- What you need to do
Pictures excluded, copy every record that follows exactly as it appears.

── Task material ──

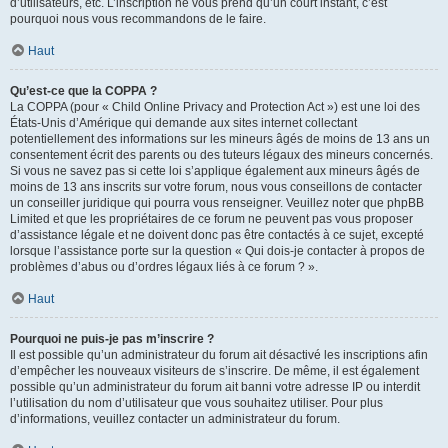
d’utilisateurs, etc. L’inscription ne vous prend qu’un court instant, c’est
pourquoi nous vous recommandons de le faire.
Haut
Qu’est-ce que la COPPA ?
La COPPA (pour « Child Online Privacy and Protection Act ») est une loi des
États-Unis d’Amérique qui demande aux sites internet collectant
potentiellement des informations sur les mineurs âgés de moins de 13 ans un
consentement écrit des parents ou des tuteurs légaux des mineurs concernés.
Si vous ne savez pas si cette loi s’applique également aux mineurs âgés de
moins de 13 ans inscrits sur votre forum, nous vous conseillons de contacter
un conseiller juridique qui pourra vous renseigner. Veuillez noter que phpBB
Limited et que les propriétaires de ce forum ne peuvent pas vous proposer
d’assistance légale et ne doivent donc pas être contactés à ce sujet, excepté
lorsque l’assistance porte sur la question « Qui dois-je contacter à propos de
problèmes d’abus ou d’ordres légaux liés à ce forum ? ».
Haut
Pourquoi ne puis-je pas m’inscrire ?
Il est possible qu’un administrateur du forum ait désactivé les inscriptions afin
d’empêcher les nouveaux visiteurs de s’inscrire. De même, il est également
possible qu’un administrateur du forum ait banni votre adresse IP ou interdit
l’utilisation du nom d’utilisateur que vous souhaitez utiliser. Pour plus
d’informations, veuillez contacter un administrateur du forum.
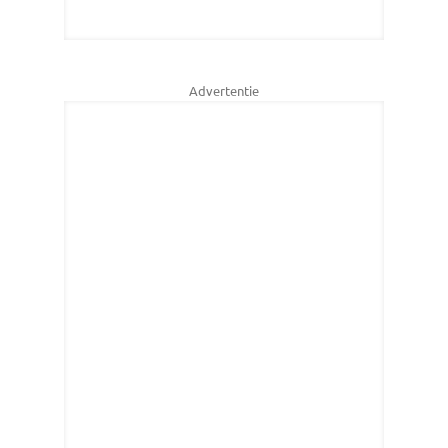
Advertentie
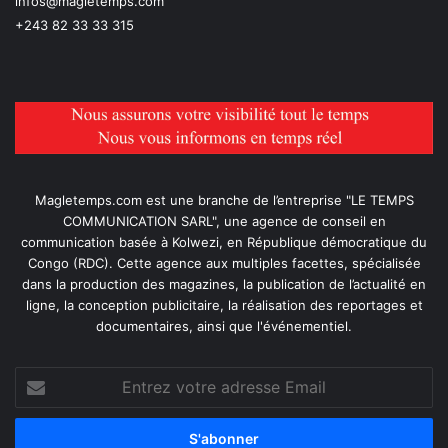
infos@magletemps.com
+243 82 33 33 315
Magletemps.com est une branche de l’entreprise "LE TEMPS
COMMUNICATION SARL", une agence de conseil en
communication basée à Kolwezi, en République démocratique du
Congo (RDC). Cette agence aux multiples facettes, spécialisée
dans la production des magazines, la publication de l’actualité en
ligne, la conception publicitaire, la réalisation des reportages et
documentaires, ainsi que l'événementiel.
Entrez
votre
adresse
Email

───

- Answer for the task
d’utilisateurs, etc. L’inscription ne vous prend qu’un court instant, c’est
pourquoi nous vous recommandons de le faire.
Haut
Qu’est-ce que la COPPA ?
La COPPA (pour « Child Online Privacy and Protection Act ») est une loi des
États-Unis d’Amérique qui demande aux sites internet collectant
potentiellement des informations sur les mineurs âgés de moins de 13 ans un
consentement écrit des parents ou des tuteurs légaux des mineurs concernés.
Si vous ne savez pas si cette loi s’applique également aux mineurs âgés de
moins de 13 ans inscrits sur votre forum, nous vous conseillons de contacter
un conseiller juridique qui pourra vous renseigner. Veuillez noter que phpBB
Limited et que les propriétaires de ce forum ne peuvent pas vous proposer
d’assistance légale et ne doivent donc pas être contactés à ce sujet, excepté
lorsque l’assistance porte sur la question « Qui dois-je contacter à propos de
problèmes d’abus ou d’ordres légaux liés à ce forum ? ».
Haut
Pourquoi ne puis-je pas m’inscrire ?
Il est possible qu’un administrateur du forum ait désactivé les inscriptions afin
d’empêcher les nouveaux visiteurs de s’inscrire. De même, il est également
possible qu’un administrateur du forum ait banni votre adresse IP ou interdit
l’utilisation du nom d’utilisateur que vous souhaitez utiliser. Pour plus
d’informations, veuillez contacter un administrateur du forum.
Advertentie
infos@magletemps.com
+243 82 33 33 315
Magletemps.com est une branche de l’entreprise "LE TEMPS
COMMUNICATION SARL", une agence de conseil en
communication basée à Kolwezi, en République démocratique du
Congo (RDC). Cette agence aux multiples facettes, spécialisée
dans la production des magazines, la publication de l’actualité en
ligne, la conception publicitaire, la réalisation des reportages et
documentaires, ainsi que l'événementiel.
Entrez
votre
adresse
Email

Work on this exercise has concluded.